(Transcribed page contents)
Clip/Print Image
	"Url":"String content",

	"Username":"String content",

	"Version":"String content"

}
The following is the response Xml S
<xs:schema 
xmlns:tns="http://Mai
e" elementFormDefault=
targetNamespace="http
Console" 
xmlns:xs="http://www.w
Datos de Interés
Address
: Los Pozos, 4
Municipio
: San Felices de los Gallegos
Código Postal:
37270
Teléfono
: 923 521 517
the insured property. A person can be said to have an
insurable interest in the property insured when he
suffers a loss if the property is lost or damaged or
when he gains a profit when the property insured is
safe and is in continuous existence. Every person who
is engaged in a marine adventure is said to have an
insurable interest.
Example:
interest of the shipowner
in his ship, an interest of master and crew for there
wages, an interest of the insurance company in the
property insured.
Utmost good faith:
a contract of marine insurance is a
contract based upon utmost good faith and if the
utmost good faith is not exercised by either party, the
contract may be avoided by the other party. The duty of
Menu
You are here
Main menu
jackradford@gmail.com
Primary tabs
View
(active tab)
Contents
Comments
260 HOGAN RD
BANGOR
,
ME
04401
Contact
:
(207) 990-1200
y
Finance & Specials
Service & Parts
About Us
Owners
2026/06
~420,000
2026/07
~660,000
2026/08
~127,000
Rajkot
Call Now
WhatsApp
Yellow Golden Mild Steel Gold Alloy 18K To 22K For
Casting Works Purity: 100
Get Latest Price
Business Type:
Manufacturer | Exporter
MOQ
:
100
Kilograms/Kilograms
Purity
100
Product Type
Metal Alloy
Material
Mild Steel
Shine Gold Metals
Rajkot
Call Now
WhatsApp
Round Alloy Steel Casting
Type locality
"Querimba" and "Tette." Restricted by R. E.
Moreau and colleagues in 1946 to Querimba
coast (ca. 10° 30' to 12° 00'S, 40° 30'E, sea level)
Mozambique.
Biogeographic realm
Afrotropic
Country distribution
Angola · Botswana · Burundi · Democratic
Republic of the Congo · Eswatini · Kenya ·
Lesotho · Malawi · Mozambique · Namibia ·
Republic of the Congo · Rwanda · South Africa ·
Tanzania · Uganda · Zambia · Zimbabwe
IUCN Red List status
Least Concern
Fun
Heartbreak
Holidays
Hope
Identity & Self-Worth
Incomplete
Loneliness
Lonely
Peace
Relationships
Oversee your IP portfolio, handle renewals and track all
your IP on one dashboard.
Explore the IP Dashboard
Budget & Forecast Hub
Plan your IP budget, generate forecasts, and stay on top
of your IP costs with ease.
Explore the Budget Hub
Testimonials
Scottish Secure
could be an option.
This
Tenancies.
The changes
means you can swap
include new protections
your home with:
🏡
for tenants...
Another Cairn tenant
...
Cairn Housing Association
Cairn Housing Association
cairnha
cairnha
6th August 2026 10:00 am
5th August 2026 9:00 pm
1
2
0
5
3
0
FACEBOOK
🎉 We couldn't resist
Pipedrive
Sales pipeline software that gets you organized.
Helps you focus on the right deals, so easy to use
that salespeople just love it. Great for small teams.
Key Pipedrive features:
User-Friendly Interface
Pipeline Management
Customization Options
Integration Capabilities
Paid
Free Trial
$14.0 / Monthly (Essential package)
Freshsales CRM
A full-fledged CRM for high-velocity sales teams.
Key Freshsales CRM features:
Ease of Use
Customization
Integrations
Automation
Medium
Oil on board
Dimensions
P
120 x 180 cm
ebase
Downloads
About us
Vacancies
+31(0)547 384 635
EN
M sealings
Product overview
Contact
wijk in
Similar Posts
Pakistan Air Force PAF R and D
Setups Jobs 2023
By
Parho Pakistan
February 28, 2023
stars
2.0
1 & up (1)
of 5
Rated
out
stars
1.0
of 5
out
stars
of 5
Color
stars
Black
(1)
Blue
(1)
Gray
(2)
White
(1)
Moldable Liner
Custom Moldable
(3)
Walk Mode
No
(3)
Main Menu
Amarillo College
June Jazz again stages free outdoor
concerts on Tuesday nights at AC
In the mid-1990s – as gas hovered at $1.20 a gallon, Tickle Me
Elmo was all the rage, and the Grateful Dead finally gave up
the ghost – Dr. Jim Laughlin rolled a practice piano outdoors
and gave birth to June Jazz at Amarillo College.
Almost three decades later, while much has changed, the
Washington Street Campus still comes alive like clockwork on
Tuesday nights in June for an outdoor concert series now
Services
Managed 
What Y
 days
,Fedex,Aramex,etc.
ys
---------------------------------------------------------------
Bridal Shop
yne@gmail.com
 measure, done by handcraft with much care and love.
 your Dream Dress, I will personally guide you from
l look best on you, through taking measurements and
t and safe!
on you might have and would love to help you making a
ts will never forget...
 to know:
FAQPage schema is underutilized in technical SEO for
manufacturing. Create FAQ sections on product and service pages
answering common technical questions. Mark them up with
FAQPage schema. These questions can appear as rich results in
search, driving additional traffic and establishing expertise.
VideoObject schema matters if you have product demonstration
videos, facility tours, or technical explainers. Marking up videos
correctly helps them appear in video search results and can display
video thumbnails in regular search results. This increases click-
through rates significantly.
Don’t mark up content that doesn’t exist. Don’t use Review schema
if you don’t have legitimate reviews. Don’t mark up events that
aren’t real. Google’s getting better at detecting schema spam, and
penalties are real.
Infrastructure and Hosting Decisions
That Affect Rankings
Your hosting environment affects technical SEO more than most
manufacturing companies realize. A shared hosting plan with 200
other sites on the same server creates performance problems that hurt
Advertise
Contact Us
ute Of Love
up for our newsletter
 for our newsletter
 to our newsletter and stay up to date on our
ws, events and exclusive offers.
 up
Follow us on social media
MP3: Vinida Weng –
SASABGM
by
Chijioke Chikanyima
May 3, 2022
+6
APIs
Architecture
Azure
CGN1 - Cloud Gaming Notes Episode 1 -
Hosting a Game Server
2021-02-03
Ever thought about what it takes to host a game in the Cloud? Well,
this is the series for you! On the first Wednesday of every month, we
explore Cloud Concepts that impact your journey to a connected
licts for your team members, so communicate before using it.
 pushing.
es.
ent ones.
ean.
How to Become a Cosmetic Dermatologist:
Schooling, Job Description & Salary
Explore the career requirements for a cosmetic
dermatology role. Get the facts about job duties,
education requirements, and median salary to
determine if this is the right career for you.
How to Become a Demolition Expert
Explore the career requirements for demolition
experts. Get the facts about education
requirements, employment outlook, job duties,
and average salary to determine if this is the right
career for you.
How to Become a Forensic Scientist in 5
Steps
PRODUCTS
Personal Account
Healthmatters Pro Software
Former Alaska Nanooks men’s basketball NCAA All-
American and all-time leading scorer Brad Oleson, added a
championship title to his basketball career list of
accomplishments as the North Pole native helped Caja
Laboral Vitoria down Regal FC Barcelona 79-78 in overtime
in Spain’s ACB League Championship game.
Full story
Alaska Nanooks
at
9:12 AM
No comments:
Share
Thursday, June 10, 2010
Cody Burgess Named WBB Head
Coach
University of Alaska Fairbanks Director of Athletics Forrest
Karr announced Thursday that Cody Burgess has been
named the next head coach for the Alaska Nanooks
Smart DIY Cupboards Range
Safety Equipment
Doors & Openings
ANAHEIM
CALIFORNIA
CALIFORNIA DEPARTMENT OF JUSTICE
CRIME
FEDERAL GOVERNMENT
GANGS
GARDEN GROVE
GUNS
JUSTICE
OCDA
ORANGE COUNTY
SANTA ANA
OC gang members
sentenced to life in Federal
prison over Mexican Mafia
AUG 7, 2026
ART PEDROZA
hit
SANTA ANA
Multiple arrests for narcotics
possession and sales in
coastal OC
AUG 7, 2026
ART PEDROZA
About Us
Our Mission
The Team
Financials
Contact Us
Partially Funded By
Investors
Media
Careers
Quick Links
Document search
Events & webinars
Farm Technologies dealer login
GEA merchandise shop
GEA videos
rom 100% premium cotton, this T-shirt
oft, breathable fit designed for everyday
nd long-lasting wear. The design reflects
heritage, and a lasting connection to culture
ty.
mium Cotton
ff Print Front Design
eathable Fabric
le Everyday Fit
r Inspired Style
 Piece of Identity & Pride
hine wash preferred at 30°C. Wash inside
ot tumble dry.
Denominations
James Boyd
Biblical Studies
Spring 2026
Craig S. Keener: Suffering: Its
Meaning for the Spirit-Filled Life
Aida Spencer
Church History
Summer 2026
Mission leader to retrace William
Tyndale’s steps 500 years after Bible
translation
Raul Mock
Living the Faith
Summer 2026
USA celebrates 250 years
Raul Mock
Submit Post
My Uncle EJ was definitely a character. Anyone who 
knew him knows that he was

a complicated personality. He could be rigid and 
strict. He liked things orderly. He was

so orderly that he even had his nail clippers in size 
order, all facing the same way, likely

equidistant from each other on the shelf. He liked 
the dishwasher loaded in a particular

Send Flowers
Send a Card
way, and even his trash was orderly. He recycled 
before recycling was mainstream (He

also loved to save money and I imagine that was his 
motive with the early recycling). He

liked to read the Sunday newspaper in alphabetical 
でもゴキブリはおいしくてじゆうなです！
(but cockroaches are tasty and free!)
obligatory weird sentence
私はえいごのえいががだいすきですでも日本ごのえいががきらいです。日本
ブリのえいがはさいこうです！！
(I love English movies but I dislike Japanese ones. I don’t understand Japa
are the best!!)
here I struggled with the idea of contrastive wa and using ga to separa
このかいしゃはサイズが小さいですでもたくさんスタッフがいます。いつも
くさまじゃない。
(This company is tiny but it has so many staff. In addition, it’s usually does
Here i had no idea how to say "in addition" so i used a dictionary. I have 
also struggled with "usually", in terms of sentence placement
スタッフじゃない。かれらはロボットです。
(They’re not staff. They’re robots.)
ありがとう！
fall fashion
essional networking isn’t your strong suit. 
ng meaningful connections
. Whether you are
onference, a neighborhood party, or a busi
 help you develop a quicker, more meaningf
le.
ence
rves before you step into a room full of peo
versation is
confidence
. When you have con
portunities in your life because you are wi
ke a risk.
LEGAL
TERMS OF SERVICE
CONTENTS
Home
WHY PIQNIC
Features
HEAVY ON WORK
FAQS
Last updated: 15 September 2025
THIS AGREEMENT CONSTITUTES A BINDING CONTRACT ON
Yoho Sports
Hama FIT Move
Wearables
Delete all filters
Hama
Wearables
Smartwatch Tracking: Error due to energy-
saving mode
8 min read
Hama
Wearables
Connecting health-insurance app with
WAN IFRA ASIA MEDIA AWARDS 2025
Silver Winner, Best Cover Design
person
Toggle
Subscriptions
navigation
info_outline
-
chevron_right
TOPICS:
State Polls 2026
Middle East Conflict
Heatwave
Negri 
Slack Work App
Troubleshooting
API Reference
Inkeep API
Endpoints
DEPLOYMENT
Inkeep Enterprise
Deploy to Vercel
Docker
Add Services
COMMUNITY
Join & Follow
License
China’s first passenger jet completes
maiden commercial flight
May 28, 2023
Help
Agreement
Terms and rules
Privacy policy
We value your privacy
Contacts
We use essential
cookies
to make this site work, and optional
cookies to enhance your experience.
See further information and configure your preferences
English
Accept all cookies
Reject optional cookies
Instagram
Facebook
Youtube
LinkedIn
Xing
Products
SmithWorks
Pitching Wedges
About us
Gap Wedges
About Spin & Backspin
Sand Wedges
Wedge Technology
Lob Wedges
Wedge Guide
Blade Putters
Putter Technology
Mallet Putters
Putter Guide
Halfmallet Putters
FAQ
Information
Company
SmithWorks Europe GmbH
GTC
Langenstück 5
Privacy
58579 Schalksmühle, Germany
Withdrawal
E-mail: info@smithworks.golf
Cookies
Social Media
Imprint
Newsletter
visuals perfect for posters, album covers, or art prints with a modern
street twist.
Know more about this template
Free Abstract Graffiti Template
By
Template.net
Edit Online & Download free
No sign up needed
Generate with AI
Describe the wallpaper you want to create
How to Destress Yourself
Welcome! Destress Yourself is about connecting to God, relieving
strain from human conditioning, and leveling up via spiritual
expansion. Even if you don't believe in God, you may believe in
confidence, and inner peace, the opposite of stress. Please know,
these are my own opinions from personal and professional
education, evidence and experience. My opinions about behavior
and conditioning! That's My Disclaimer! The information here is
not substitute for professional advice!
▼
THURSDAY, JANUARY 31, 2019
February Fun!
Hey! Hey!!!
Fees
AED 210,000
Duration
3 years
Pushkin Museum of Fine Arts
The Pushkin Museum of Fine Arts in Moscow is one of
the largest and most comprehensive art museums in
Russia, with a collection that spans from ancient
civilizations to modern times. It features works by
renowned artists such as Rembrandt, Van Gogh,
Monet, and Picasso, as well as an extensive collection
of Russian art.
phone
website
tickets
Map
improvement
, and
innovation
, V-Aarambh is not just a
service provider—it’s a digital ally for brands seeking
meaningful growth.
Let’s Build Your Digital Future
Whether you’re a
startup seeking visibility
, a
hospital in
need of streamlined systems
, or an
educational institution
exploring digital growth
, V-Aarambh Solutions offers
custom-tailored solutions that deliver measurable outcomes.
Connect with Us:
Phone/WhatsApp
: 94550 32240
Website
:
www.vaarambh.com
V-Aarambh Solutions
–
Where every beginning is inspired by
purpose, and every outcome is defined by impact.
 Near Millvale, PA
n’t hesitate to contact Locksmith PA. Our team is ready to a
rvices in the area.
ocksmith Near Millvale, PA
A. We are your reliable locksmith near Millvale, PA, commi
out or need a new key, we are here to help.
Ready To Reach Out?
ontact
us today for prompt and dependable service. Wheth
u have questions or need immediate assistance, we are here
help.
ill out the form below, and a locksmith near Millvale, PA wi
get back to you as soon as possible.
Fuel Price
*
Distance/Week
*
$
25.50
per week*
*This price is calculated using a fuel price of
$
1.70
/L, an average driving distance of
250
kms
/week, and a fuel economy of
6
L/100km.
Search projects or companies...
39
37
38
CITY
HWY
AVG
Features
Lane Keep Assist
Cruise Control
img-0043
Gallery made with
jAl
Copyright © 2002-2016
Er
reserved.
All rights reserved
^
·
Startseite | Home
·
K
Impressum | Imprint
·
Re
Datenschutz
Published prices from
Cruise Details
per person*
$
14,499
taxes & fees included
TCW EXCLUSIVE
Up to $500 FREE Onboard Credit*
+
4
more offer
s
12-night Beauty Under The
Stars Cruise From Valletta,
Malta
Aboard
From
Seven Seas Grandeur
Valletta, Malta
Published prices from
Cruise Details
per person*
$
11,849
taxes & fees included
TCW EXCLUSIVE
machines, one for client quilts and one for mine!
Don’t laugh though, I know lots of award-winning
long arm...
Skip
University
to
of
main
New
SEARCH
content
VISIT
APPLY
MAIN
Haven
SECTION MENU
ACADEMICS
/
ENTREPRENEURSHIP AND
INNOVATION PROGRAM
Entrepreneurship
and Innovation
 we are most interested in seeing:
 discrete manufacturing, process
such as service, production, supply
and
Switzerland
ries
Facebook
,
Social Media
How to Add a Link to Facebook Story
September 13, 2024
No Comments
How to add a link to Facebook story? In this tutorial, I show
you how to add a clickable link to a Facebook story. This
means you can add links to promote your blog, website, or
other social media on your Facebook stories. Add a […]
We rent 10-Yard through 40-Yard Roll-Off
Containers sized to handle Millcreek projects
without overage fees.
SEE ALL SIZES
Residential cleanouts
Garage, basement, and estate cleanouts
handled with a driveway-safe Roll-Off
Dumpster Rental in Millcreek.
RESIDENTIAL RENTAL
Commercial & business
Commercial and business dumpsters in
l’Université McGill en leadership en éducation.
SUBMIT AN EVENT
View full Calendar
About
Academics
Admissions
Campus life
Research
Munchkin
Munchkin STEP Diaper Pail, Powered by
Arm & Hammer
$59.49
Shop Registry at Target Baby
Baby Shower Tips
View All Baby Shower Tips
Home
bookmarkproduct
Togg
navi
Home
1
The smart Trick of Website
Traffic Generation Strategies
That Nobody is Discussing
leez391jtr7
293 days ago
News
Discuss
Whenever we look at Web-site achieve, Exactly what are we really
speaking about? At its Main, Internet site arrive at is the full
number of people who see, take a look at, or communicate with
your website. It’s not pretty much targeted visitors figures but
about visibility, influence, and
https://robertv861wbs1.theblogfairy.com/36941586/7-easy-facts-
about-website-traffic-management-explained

▸ **WORK TASK**:
Taking the records from the top, repeat each line exactly until you have repeated the line that contains "insurable interest in".

▸ **THE ANSWER**:
Clip/Print Image
	"Url":"String content",

	"Username":"String content",

	"Version":"String content"

}
The following is the response Xml S
<xs:schema 
xmlns:tns="http://Mai
e" elementFormDefault=
targetNamespace="http
Console" 
xmlns:xs="http://www.w
Datos de Interés
Address
: Los Pozos, 4
Municipio
: San Felices de los Gallegos
Código Postal:
37270
Teléfono
: 923 521 517
the insured property. A person can be said to have an
insurable interest in the property insured when he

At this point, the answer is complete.